RECORDS TO PROCESS
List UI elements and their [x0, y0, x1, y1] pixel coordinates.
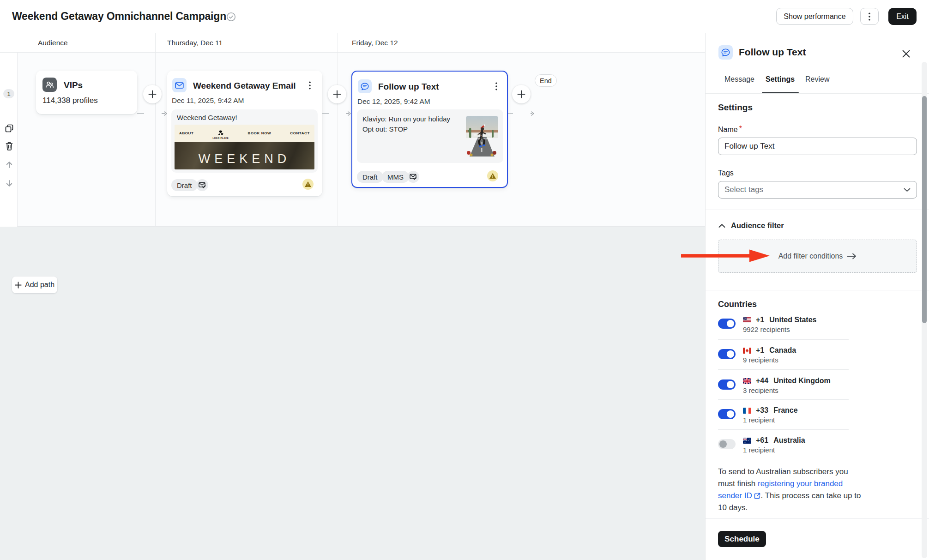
panel-scrollbar-thumb[interactable]: [922, 96, 927, 323]
chat-bubble-icon: [358, 79, 372, 93]
move-path-up-button[interactable]: [4, 160, 14, 169]
recipient-count: 9922 recipients: [743, 325, 790, 333]
status-badge: Draft: [171, 179, 198, 191]
country-row-united-states: +1 United States 9922 recipients: [718, 314, 917, 342]
tab-review[interactable]: Review: [805, 75, 829, 84]
audience-people-icon: [42, 78, 57, 92]
kebab-icon: [309, 81, 311, 90]
name-input[interactable]: [718, 138, 917, 155]
sms-card-menu-button[interactable]: [492, 81, 501, 92]
recipient-count: 1 recipient: [743, 416, 775, 424]
chevron-down-icon: [904, 188, 911, 192]
france-flag-icon: [743, 408, 751, 414]
email-body-preview: ABOUT LOGO PLACE BOOK NOW CONTACT WEEKEN…: [175, 125, 314, 169]
schedule-button[interactable]: Schedule: [718, 531, 766, 547]
column-header-friday: Friday, Dec 12: [352, 39, 398, 47]
channel-badge: MMS: [382, 171, 409, 183]
country-toggle[interactable]: [718, 349, 736, 359]
country-toggle[interactable]: [718, 409, 736, 419]
row-divider: [718, 369, 849, 370]
footer-divider: [706, 518, 929, 519]
topbar-divider: [884, 10, 884, 24]
email-nav-about: ABOUT: [179, 131, 193, 135]
tab-bar-divider: [706, 93, 929, 94]
email-logo: LOGO PLACE: [213, 130, 229, 139]
kebab-icon: [495, 82, 497, 90]
end-node: End: [535, 74, 557, 87]
email-nav-book-now: BOOK NOW: [248, 131, 271, 135]
show-performance-button[interactable]: Show performance: [776, 8, 853, 25]
australia-sender-note: To send to Australian subscribers you mu…: [718, 466, 866, 514]
plus-icon: [517, 90, 525, 98]
row-divider: [718, 399, 849, 400]
sms-message-card[interactable]: Follow up Text Dec 12, 2025, 9:42 AM Kla…: [351, 71, 508, 188]
add-step-button[interactable]: [328, 85, 346, 103]
email-preview: Weekend Getaway! ABOUT LOGO PLACE BOOK N…: [171, 109, 318, 173]
mms-image-thumbnail: 20 Day End Of Fitness Challenge: [466, 116, 498, 157]
close-panel-button[interactable]: [900, 48, 911, 59]
add-step-button[interactable]: [512, 85, 531, 103]
audience-filter-toggle[interactable]: Audience filter: [718, 221, 784, 230]
add-filter-conditions-button[interactable]: Add filter conditions: [718, 240, 917, 273]
svg-text:20 Day End Of: 20 Day End Of: [474, 134, 491, 137]
recipient-count: 1 recipient: [743, 446, 775, 454]
more-options-button[interactable]: [860, 8, 879, 25]
arrow-right-icon: [847, 253, 857, 259]
country-toggle[interactable]: [718, 439, 736, 449]
move-path-down-button[interactable]: [4, 178, 14, 188]
tags-placeholder: Select tags: [724, 185, 763, 194]
warning-icon: [487, 170, 498, 181]
campaign-canvas: Audience Thursday, Dec 11 Friday, Dec 12…: [0, 33, 705, 560]
country-toggle[interactable]: [718, 379, 736, 390]
status-badge: Draft: [357, 171, 383, 183]
add-path-button[interactable]: Add path: [12, 277, 57, 293]
email-card-menu-button[interactable]: [306, 80, 314, 91]
top-bar: Weekend Getaway Omnichannel Campaign Sho…: [0, 0, 929, 33]
duplicate-path-button[interactable]: [4, 123, 14, 133]
column-header-audience: Audience: [38, 39, 68, 47]
plus-icon: [333, 90, 341, 98]
tab-settings[interactable]: Settings: [766, 75, 795, 84]
exit-button[interactable]: Exit: [888, 8, 917, 25]
path-toolbar: 1: [0, 53, 18, 227]
logo-glyph-icon: [217, 130, 224, 137]
check-circle-icon: [226, 12, 236, 22]
canada-flag-icon: [743, 348, 751, 354]
uk-flag-icon: [743, 378, 751, 384]
external-link-icon: [754, 493, 760, 499]
email-message-card[interactable]: Weekend Getaway Email Dec 11, 2025, 9:42…: [167, 71, 322, 196]
campaign-builder-app: Weekend Getaway Omnichannel Campaign Sho…: [0, 0, 929, 560]
email-card-title: Weekend Getaway Email: [193, 81, 296, 91]
email-delivery-icon: [196, 179, 208, 191]
tags-select[interactable]: Select tags: [718, 181, 917, 199]
row-divider: [718, 429, 849, 430]
sms-message-text: Klaviyo: Run on your holiday Opt out: ST…: [362, 114, 458, 134]
section-divider: [706, 290, 929, 290]
tab-message[interactable]: Message: [724, 75, 754, 84]
required-asterisk: *: [739, 125, 742, 132]
warning-icon: [302, 179, 314, 190]
country-toggle[interactable]: [718, 319, 736, 329]
tags-label: Tags: [718, 169, 734, 177]
audience-card-vips[interactable]: VIPs 114,338 profiles: [36, 71, 137, 114]
page-title: Weekend Getaway Omnichannel Campaign: [12, 10, 226, 23]
delete-path-button[interactable]: [4, 141, 14, 151]
countries-heading: Countries: [718, 300, 757, 309]
audience-card-title: VIPs: [64, 80, 83, 90]
message-settings-panel: Follow up Text Message Settings Review S…: [705, 33, 929, 560]
arrow-down-icon: [5, 179, 13, 187]
section-divider: [706, 210, 929, 210]
country-row-canada: +1 Canada 9 recipients: [718, 344, 917, 372]
svg-text:Fitness Challenge: Fitness Challenge: [472, 137, 493, 140]
column-header-band: Audience Thursday, Dec 11 Friday, Dec 12: [0, 33, 705, 53]
country-row-united-kingdom: +44 United Kingdom 3 recipients: [718, 375, 917, 403]
sms-send-datetime: Dec 12, 2025, 9:42 AM: [357, 97, 430, 106]
add-step-button[interactable]: [143, 85, 162, 103]
us-flag-icon: [743, 317, 751, 323]
name-label: Name*: [718, 126, 742, 134]
email-nav-contact: CONTACT: [290, 131, 310, 135]
chat-bubble-icon: [718, 45, 733, 60]
country-row-australia: +61 Australia 1 recipient: [718, 434, 917, 462]
trash-icon: [5, 141, 14, 151]
chevron-up-icon: [718, 223, 725, 228]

DESCRIPTION OF THE TASK
Write out again every line above exactly as given; the pictures do not belong in the copy.

TASK RESULT
List UI elements and their [x0, y0, x1, y1] pixel coordinates.
panel-scrollbar-thumb[interactable]: [922, 96, 927, 323]
chat-bubble-icon: [358, 79, 372, 93]
move-path-up-button[interactable]: [4, 160, 14, 169]
recipient-count: 9922 recipients: [743, 325, 790, 333]
status-badge: Draft: [171, 179, 198, 191]
country-row-united-states: +1 United States 9922 recipients: [718, 314, 917, 342]
tab-review[interactable]: Review: [805, 75, 829, 84]
audience-people-icon: [42, 78, 57, 92]
kebab-icon: [309, 81, 311, 90]
name-input[interactable]: [718, 138, 917, 155]
sms-card-menu-button[interactable]: [492, 81, 501, 92]
recipient-count: 1 recipient: [743, 416, 775, 424]
chevron-down-icon: [904, 188, 911, 192]
france-flag-icon: [743, 408, 751, 414]
email-body-preview: ABOUT LOGO PLACE BOOK NOW CONTACT WEEKEN…: [175, 125, 314, 169]
schedule-button[interactable]: Schedule: [718, 531, 766, 547]
column-header-friday: Friday, Dec 12: [352, 39, 398, 47]
channel-badge: MMS: [382, 171, 409, 183]
country-toggle[interactable]: [718, 349, 736, 359]
country-toggle[interactable]: [718, 409, 736, 419]
row-divider: [718, 369, 849, 370]
footer-divider: [706, 518, 929, 519]
topbar-divider: [884, 10, 884, 24]
email-nav-about: ABOUT: [179, 131, 193, 135]
tab-bar-divider: [706, 93, 929, 94]
email-logo: LOGO PLACE: [213, 130, 229, 139]
kebab-icon: [495, 82, 497, 90]
end-node: End: [535, 74, 557, 87]
email-nav-book-now: BOOK NOW: [248, 131, 271, 135]
show-performance-button[interactable]: Show performance: [776, 8, 853, 25]
australia-sender-note: To send to Australian subscribers you mu…: [718, 466, 866, 514]
plus-icon: [517, 90, 525, 98]
row-divider: [718, 399, 849, 400]
sms-message-card[interactable]: Follow up Text Dec 12, 2025, 9:42 AM Kla…: [351, 71, 508, 188]
add-step-button[interactable]: [328, 85, 346, 103]
email-preview: Weekend Getaway! ABOUT LOGO PLACE BOOK N…: [171, 109, 318, 173]
mms-image-thumbnail: 20 Day End Of Fitness Challenge: [466, 116, 498, 157]
close-panel-button[interactable]: [900, 48, 911, 59]
add-step-button[interactable]: [512, 85, 531, 103]
audience-filter-toggle[interactable]: Audience filter: [718, 221, 784, 230]
add-filter-conditions-button[interactable]: Add filter conditions: [718, 240, 917, 273]
svg-text:20 Day End Of: 20 Day End Of: [474, 134, 491, 137]
recipient-count: 1 recipient: [743, 446, 775, 454]
more-options-button[interactable]: [860, 8, 879, 25]
arrow-right-icon: [847, 253, 857, 259]
country-toggle[interactable]: [718, 439, 736, 449]
move-path-down-button[interactable]: [4, 178, 14, 188]
tags-placeholder: Select tags: [724, 185, 763, 194]
warning-icon: [487, 170, 498, 181]
campaign-canvas: Audience Thursday, Dec 11 Friday, Dec 12…: [0, 33, 705, 560]
country-toggle[interactable]: [718, 379, 736, 390]
status-badge: Draft: [357, 171, 383, 183]
add-path-button[interactable]: Add path: [12, 277, 57, 293]
email-card-menu-button[interactable]: [306, 80, 314, 91]
top-bar: Weekend Getaway Omnichannel Campaign Sho…: [0, 0, 929, 33]
duplicate-path-button[interactable]: [4, 123, 14, 133]
column-header-audience: Audience: [38, 39, 68, 47]
plus-icon: [333, 90, 341, 98]
tab-settings[interactable]: Settings: [766, 75, 795, 84]
exit-button[interactable]: Exit: [888, 8, 917, 25]
path-toolbar: 1: [0, 53, 18, 227]
logo-glyph-icon: [217, 130, 224, 137]
check-circle-icon: [226, 12, 236, 22]
canada-flag-icon: [743, 348, 751, 354]
uk-flag-icon: [743, 378, 751, 384]
external-link-icon: [754, 493, 760, 499]
email-message-card[interactable]: Weekend Getaway Email Dec 11, 2025, 9:42…: [167, 71, 322, 196]
campaign-builder-app: Weekend Getaway Omnichannel Campaign Sho…: [0, 0, 929, 560]
email-card-title: Weekend Getaway Email: [193, 81, 296, 91]
email-delivery-icon: [196, 179, 208, 191]
tags-select[interactable]: Select tags: [718, 181, 917, 199]
row-divider: [718, 429, 849, 430]
sms-message-text: Klaviyo: Run on your holiday Opt out: ST…: [362, 114, 458, 134]
section-divider: [706, 290, 929, 290]
tab-message[interactable]: Message: [724, 75, 754, 84]
required-asterisk: *: [739, 125, 742, 132]
warning-icon: [302, 179, 314, 190]
country-toggle[interactable]: [718, 319, 736, 329]
tags-label: Tags: [718, 169, 734, 177]
audience-card-vips[interactable]: VIPs 114,338 profiles: [36, 71, 137, 114]
page-title: Weekend Getaway Omnichannel Campaign: [12, 10, 226, 23]
delete-path-button[interactable]: [4, 141, 14, 151]
countries-heading: Countries: [718, 300, 757, 309]
audience-card-title: VIPs: [64, 80, 83, 90]
message-settings-panel: Follow up Text Message Settings Review S…: [705, 33, 929, 560]
arrow-down-icon: [5, 179, 13, 187]
section-divider: [706, 210, 929, 210]
country-row-canada: +1 Canada 9 recipients: [718, 344, 917, 372]
svg-text:Fitness Challenge: Fitness Challenge: [472, 137, 493, 140]
column-header-band: Audience Thursday, Dec 11 Friday, Dec 12: [0, 33, 705, 53]
country-row-united-kingdom: +44 United Kingdom 3 recipients: [718, 375, 917, 403]
sms-send-datetime: Dec 12, 2025, 9:42 AM: [357, 97, 430, 106]
add-step-button[interactable]: [143, 85, 162, 103]
us-flag-icon: [743, 317, 751, 323]
name-label: Name*: [718, 126, 742, 134]
email-nav-contact: CONTACT: [290, 131, 310, 135]
chat-bubble-icon: [718, 45, 733, 60]
country-row-australia: +61 Australia 1 recipient: [718, 434, 917, 462]
trash-icon: [5, 141, 14, 151]
chevron-up-icon: [718, 223, 725, 228]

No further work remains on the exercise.